Article 10: Right of withdrawal

Article L121-16-1 of the Consumer Code extends the rules applicable to relations between consumers and professionals, to contracts concluded off-premises between two professionals when the subject of these contracts does not fall within the scope of the main activity of the professional solicited and that the number of employees employed by the latter is less than or equal to five.

When the three conditions allowing the implementation of the right of withdrawal are met, the professional client can withdraw within fourteen days.

The starting point of the withdrawal period is the day of receipt of the goods under a contract for the sale of goods.

The costs related to the sale and transport remain the responsibility of the professional customer.
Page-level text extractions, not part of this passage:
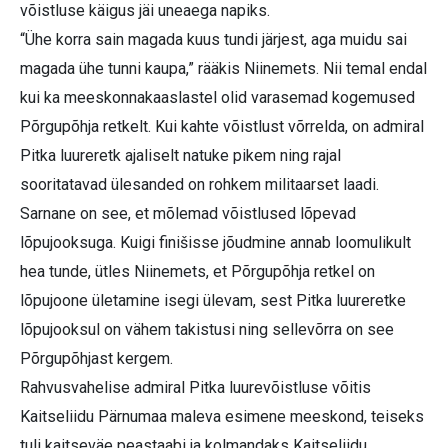
võistluse käigus jäi uneaega napiks.
“Ühe korra sain magada kuus tundi järjest, aga muidu sai
magada ühe tunni kaupa,” rääkis Niinemets. Nii temal endal
kui ka meeskonnakaaslastel olid varasemad kogemused
Põrgupõhja retkelt. Kui kahte võistlust võrrelda, on admiral
Pitka luureretk ajaliselt natuke pikem ning rajal
sooritatavad ülesanded on rohkem militaarset laadi.
Sarnane on see, et mõlemad võistlused lõpevad
lõpujooksuga. Kuigi finišisse jõudmine annab loomulikult
hea tunde, ütles Niinemets, et Põrgupõhja retkel on
lõpujoone ületamine isegi ülevam, sest Pitka luureretke
lõpujooksul on vähem takistusi ning sellevõrra on see
Põrgupõhjast kergem.
Rahvusvahelise admiral Pitka luurevõistluse võitis
Kaitseliidu Pärnumaa maleva esimene meeskond, teiseks
tuli kaitseväe peastaabi ja kolmandaks Kaitseliidu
Article 11: Intellectual property rights

All patents or other intellectual property rights relating to the products delivered are and remain the property of the Seller, who makes no warranty and the Customer shall be solely responsible in the event of action or claims by third parties based on any act of infringement or competition. disloyalty relating to the products delivered.

Article 12: Force majeure

Neither Party incurs liability for not having fulfilled or having fulfilled an obligation late, insofar as such failure or delay results directly from an event that may occur at any time during the term of the Contract and having the characteristics of force majeure.

As such, force majeure means any external, unforeseeable and irresistible event within the meaning of article 1148 of the French Civil Code.

Article 13: Severability

If one or more stipulations of these GCS are held to be invalid or declared as such pursuant to a law, regulation or following a final decision of a competent jurisdiction, the other stipulations will retain all their force and their scope.

Article 14: Applicable law and attribution of jurisdiction

These T&Cs and the resulting sale and purchase transactions will be governed by French law. In the absence of an amicable settlement, in the event of a dispute of any kind or dispute relating to the formation or execution of the sale, the Commercial Court of Paris will be competent.